Page-level text extractions:
═══

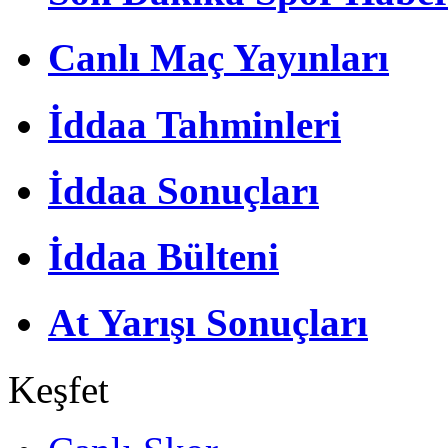
Canlı Maç Yayınları
İddaa Tahminleri
İddaa Sonuçları
İddaa Bülteni
At Yarışı Sonuçları
Keşfet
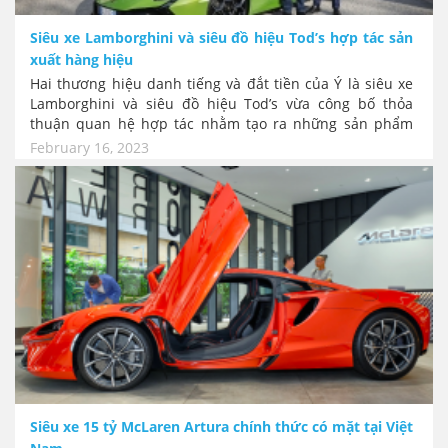
Siêu xe Lamborghini và siêu đồ hiệu Tod’s hợp tác sản
xuất hàng hiệu
Hai thương hiệu danh tiếng và đắt tiền của Ý là siêu xe
Lamborghini và siêu đồ hiệu Tod’s vừa công bố thỏa
thuận quan hệ hợp tác nhằm tạo ra những sản phẩm
"hàng hiệu" của họ với chất lượng đỉnh cao mang đầy đủ
February 16, 2023
mọi giá trị xa xỉ nhất trong thiết kế xe hơi, thời trang da,
giày, trang phục và phụ kiện.
Siêu xe 15 tỷ McLaren Artura chính thức có mặt tại Việt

═══

Task description> For this exercise, copy the entries above exactly and skip any picture.

Task answer>
Canlı Maç Yayınları
İddaa Tahminleri
İddaa Sonuçları
İddaa Bülteni
At Yarışı Sonuçları
Keşfet
Siêu xe Lamborghini và siêu đồ hiệu Tod’s hợp tác sản
xuất hàng hiệu
Hai thương hiệu danh tiếng và đắt tiền của Ý là siêu xe
Lamborghini và siêu đồ hiệu Tod’s vừa công bố thỏa
thuận quan hệ hợp tác nhằm tạo ra những sản phẩm
"hàng hiệu" của họ với chất lượng đỉnh cao mang đầy đủ
February 16, 2023
mọi giá trị xa xỉ nhất trong thiết kế xe hơi, thời trang da,
giày, trang phục và phụ kiện.
Siêu xe 15 tỷ McLaren Artura chính thức có mặt tại Việt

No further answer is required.